> **Dataset records**:
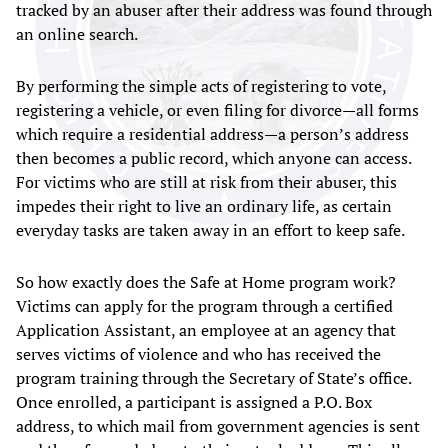
tracked by an abuser after their address was found through
an online search.
By performing the simple acts of registering to vote,
registering a vehicle, or even filing for divorce—all forms
which require a residential address—a person’s address
then becomes a public record, which anyone can access.
For victims who are still at risk from their abuser, this
impedes their right to live an ordinary life, as certain
everyday tasks are taken away in an effort to keep safe.
So how exactly does the Safe at Home program work?
Victims can apply for the program through a certified
Application Assistant, an employee at an agency that
serves victims of violence and who has received the
program training through the Secretary of State’s office.
Once enrolled, a participant is assigned a P.O. Box
address, to which mail from government agencies is sent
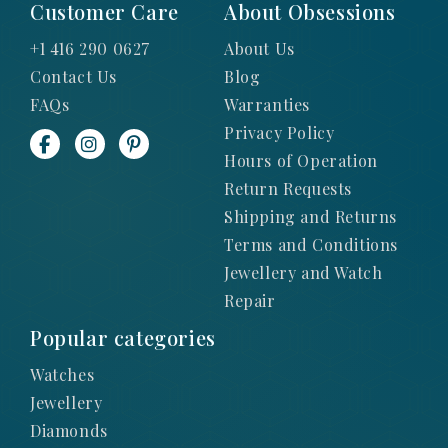
Customer Care
About Obsessions
+1 416 290 0627
About Us
Contact Us
Blog
FAQs
Warranties
Privacy Policy
Hours of Operation
Return Requests
Shipping and Returns
Terms and Conditions
Jewellery and Watch
Repair
Popular categories
Watches
Jewellery
Diamonds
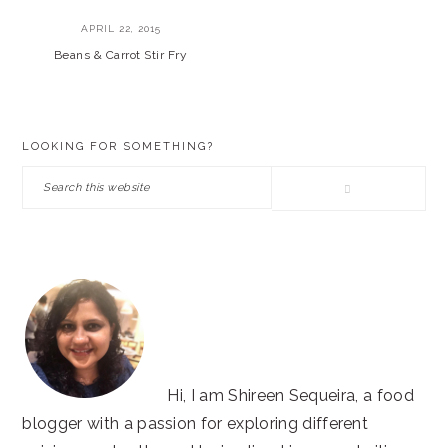
APRIL 22, 2015
Beans & Carrot Stir Fry
PRIMARY
LOOKING FOR SOMETHING?
SIDEBAR
Search
this
website
Hi, I am Shireen Sequeira, a food
blogger with a passion for exploring different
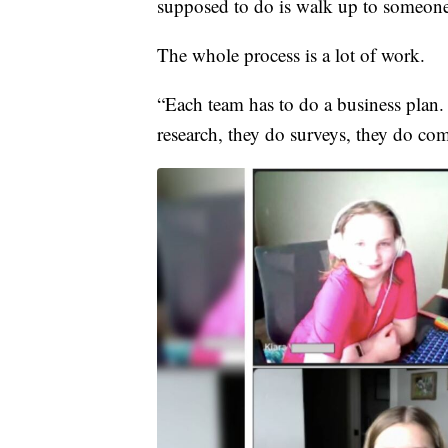
supposed to do is walk up to someone
The whole process is a lot of work.
“Each team has to do a business plan.
research, they do surveys, they do com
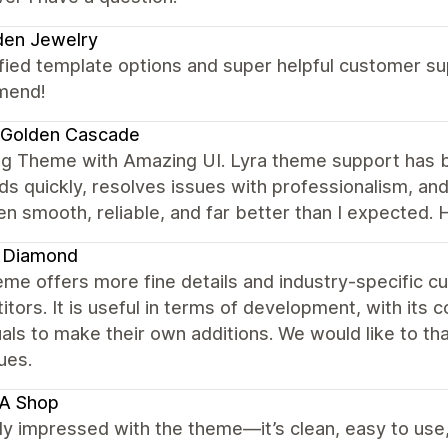
den Jewelry
fied template options and super helpful customer su
mend!
 Golden Cascade
g Theme with Amazing UI. Lyra theme support has b
s quickly, resolves issues with professionalism, an
en smooth, reliable, and far better than I expected
s Diamond
me offers more fine details and industry-specific c
tors. It is useful in terms of development, with its c
uals to make their own additions. We would like to tha
ues.
A Shop
lly impressed with the theme—it’s clean, easy to us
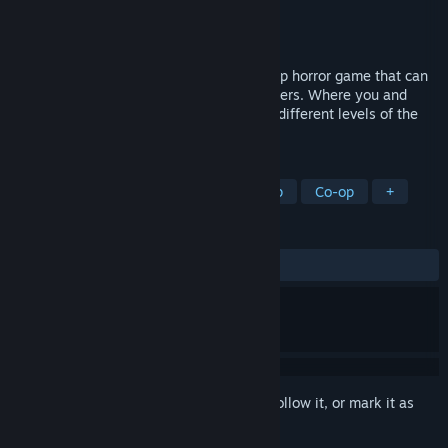
Developer
AI Gaming Dev
Publisher
AI Gaming Dev
Released
Dec 1, 2023
Beneath The Earth - Backrooms is a Co-Op horror game that can
be played with at least 1 and up to 4 players. Where you and
your friends will fight to escape from the different levels of the
backrooms, solving different puzzles.
TAGS
Horror
Multiplayer
Local Co-Op
Co-op
+
REVIEWS
ALL TIME:
Negative
(17% of 17)
Sign in
to add this item to your wishlist, follow it, or mark it as
ignored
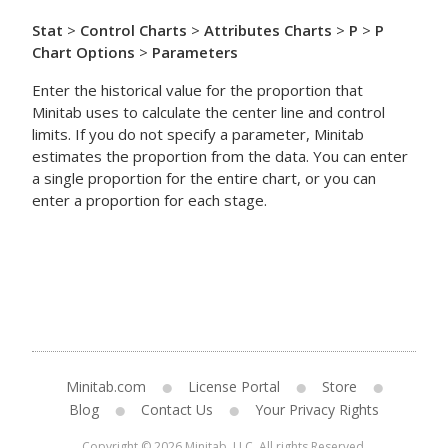
Stat
>
Control Charts
>
Attributes Charts
>
P
>
P
Chart Options
>
Parameters
Enter the historical value for the proportion that
Minitab uses to calculate the center line and control
limits. If you do not specify a parameter, Minitab
estimates the proportion from the data. You can enter
a single proportion for the entire chart, or you can
enter a proportion for each stage.
Minitab.com
License Portal
Store
Blog
Contact Us
Your Privacy Rights
Copyright © 2026 Minitab, LLC. All rights Reserved.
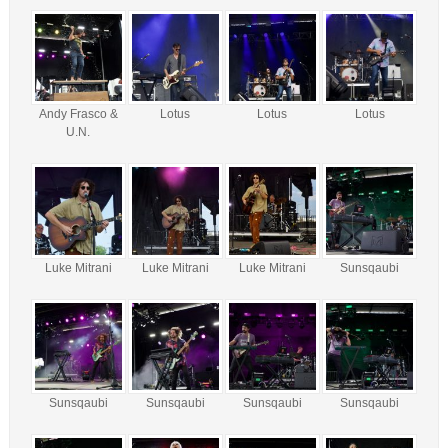
Andy Frasco &
Lotus
Lotus
Lotus
U.N.
Luke Mitrani
Luke Mitrani
Luke Mitrani
Sunsqaubi
Sunsqaubi
Sunsqaubi
Sunsqaubi
Sunsqaubi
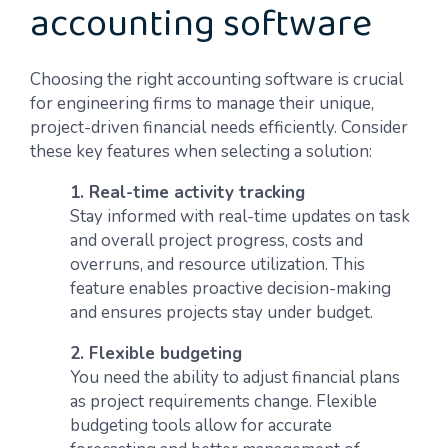
accounting software
Choosing the right accounting software is crucial
for engineering firms to manage their unique,
project-driven financial needs efficiently. Consider
these key features when selecting a solution:
1. Real-time activity tracking
Stay informed with real-time updates on task
and overall project progress, costs and
overruns, and resource utilization. This
feature enables proactive decision-making
and ensures projects stay under budget.
2. Flexible budgeting
You need the ability to adjust financial plans
as project requirements change. Flexible
budgeting tools allow for accurate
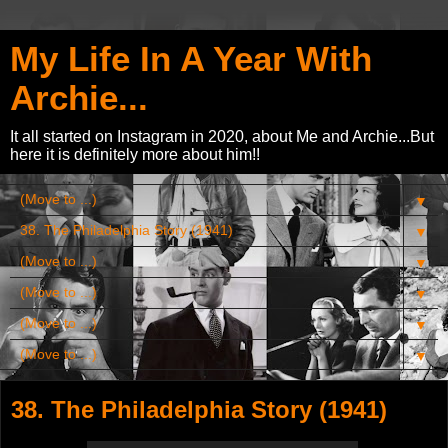
My Life In A Year With
Archie...
It all started on Instagram in 2020, about Me and Archie...But
here it is definitely more about him!!
▼
▼
▼
▼
▼
▼
38. The Philadelphia Story (1941)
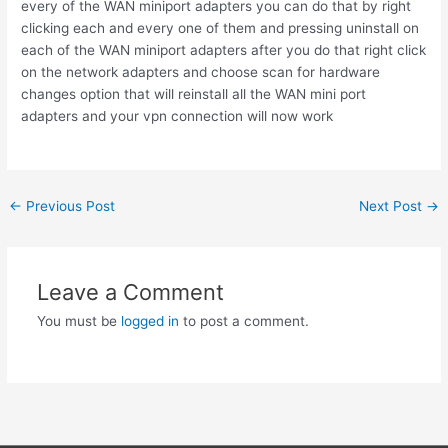
every of the WAN miniport adapters you can do that by right
clicking each and every one of them and pressing uninstall on
each of the WAN miniport adapters after you do that right click
on the network adapters and choose scan for hardware
changes option that will reinstall all the WAN mini port
adapters and your vpn connection will now work
Post
←
Previous Post
Next Post
→
navigation
Leave a Comment
You must be
logged in
to post a comment.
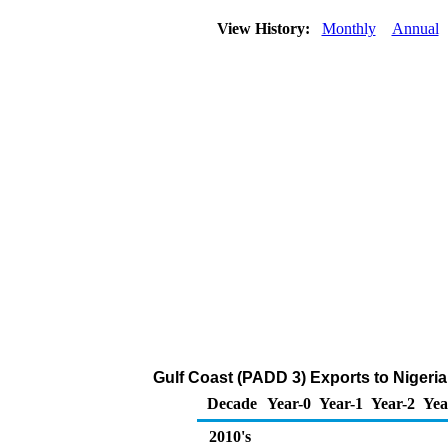
View History:
Monthly
Annual
Gulf Coast (PADD 3) Exports to Nigeria
Decade
Year-0
Year-1
Year-2
Yea
2010's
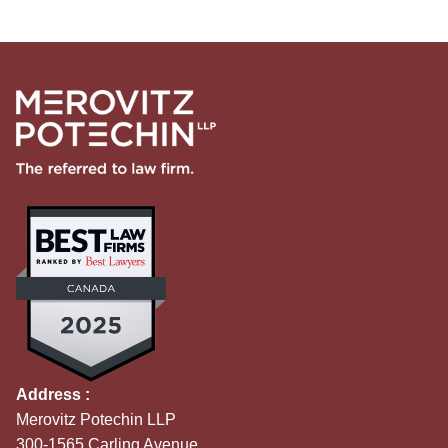
Address :
Merovitz Potechin LLP
300-1565 Carling Avenue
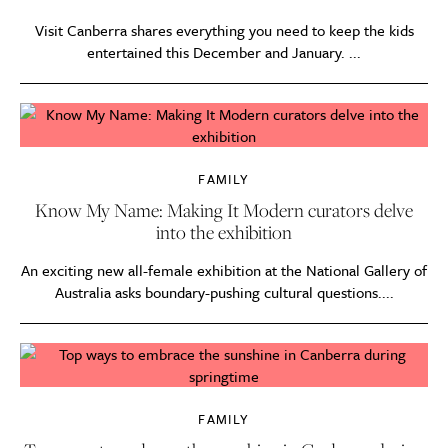
Visit Canberra shares everything you need to keep the kids
entertained this December and January. ...
FAMILY
Know My Name: Making It Modern curators delve
into the exhibition
An exciting new all-female exhibition at the National Gallery of
Australia asks boundary-pushing cultural questions....
FAMILY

> **What needs to be done**: Write out the whole listing above exactly, minus images.

> **Problem solution**:
tracked by an abuser after their address was found through
an online search.
By performing the simple acts of registering to vote,
registering a vehicle, or even filing for divorce—all forms
which require a residential address—a person’s address
then becomes a public record, which anyone can access.
For victims who are still at risk from their abuser, this
impedes their right to live an ordinary life, as certain
everyday tasks are taken away in an effort to keep safe.
So how exactly does the Safe at Home program work?
Victims can apply for the program through a certified
Application Assistant, an employee at an agency that
serves victims of violence and who has received the
program training through the Secretary of State’s office.
Once enrolled, a participant is assigned a P.O. Box
address, to which mail from government agencies is sent
Customer Care
About Obsessions
+1 416 290 0627
About Us
Contact Us
Blog
FAQs
Warranties
Privacy Policy
Hours of Operation
Return Requests
Shipping and Returns
Terms and Conditions
Jewellery and Watch
Repair
Popular categories
Watches
Jewellery
Diamonds
APRIL 22, 2015
Beans & Carrot Stir Fry
PRIMARY
LOOKING FOR SOMETHING?
SIDEBAR
Search
this
website
Hi, I am Shireen Sequeira, a food
blogger with a passion for exploring different
supposed to do is walk up to someone
The whole process is a lot of work.
“Each team has to do a business plan.
research, they do surveys, they do com
den Jewelry
fied template options and super helpful customer su
mend!
 Golden Cascade
g Theme with Amazing UI. Lyra theme support has b
s quickly, resolves issues with professionalism, an
en smooth, reliable, and far better than I expected
s Diamond
me offers more fine details and industry-specific c
tors. It is useful in terms of development, with its c
uals to make their own additions. We would like to tha
ues.
A Shop
lly impressed with the theme—it’s clean, easy to us
Developer
AI Gaming Dev
Publisher
AI Gaming Dev
Released
Dec 1, 2023
Beneath The Earth - Backrooms is a Co-Op horror game that can
be played with at least 1 and up to 4 players. Where you and
your friends will fight to escape from the different levels of the
backrooms, solving different puzzles.
TAGS
Horror
Multiplayer
Local Co-Op
Co-op
+
REVIEWS
ALL TIME:
Negative
(17% of 17)
Sign in
to add this item to your wishlist, follow it, or mark it as
ignored
Stat
>
Control Charts
>
Attributes Charts
>
P
>
P
Chart Options
>
Parameters
Enter the historical value for the proportion that
Minitab uses to calculate the center line and control
limits. If you do not specify a parameter, Minitab
estimates the proportion from the data. You can enter
a single proportion for the entire chart, or you can
enter a proportion for each stage.
Minitab.com
License Portal
Store
Blog
Contact Us
Your Privacy Rights
Copyright © 2026 Minitab, LLC. All rights Reserved.
Andy Frasco &
Lotus
Lotus
Lotus
U.N.
Luke Mitrani
Luke Mitrani
Luke Mitrani
Sunsqaubi
Sunsqaubi
Sunsqaubi
Sunsqaubi
Sunsqaubi
accounting software
Choosing the right accounting software is crucial
for engineering firms to manage their unique,
project-driven financial needs efficiently. Consider
these key features when selecting a solution:
1. Real-time activity tracking
Stay informed with real-time updates on task
and overall project progress, costs and
overruns, and resource utilization. This
feature enables proactive decision-making
and ensures projects stay under budget.
2. Flexible budgeting
You need the ability to adjust financial plans
as project requirements change. Flexible
budgeting tools allow for accurate
My Life In A Year With
Archie...
It all started on Instagram in 2020, about Me and Archie...But
here it is definitely more about him!!
▼
▼
▼
▼
▼
▼
38. The Philadelphia Story (1941)
every of the WAN miniport adapters you can do that by right
clicking each and every one of them and pressing uninstall on
each of the WAN miniport adapters after you do that right click
on the network adapters and choose scan for hardware
changes option that will reinstall all the WAN mini port
adapters and your vpn connection will now work
Post
←
Previous Post
Next Post
→
navigation
Leave a Comment
You must be
logged in
to post a comment.
View History:
Monthly
Annual
Gulf Coast (PADD 3) Exports to Nigeria
Decade
Year-0
Year-1
Year-2
Yea
2010's
Address :
Merovitz Potechin LLP
300-1565 Carling Avenue
Visit Canberra shares everything you need to keep the kids
entertained this December and January. ...
FAMILY
Know My Name: Making It Modern curators delve
into the exhibition
An exciting new all-female exhibition at the National Gallery of
Australia asks boundary-pushing cultural questions....
FAMILY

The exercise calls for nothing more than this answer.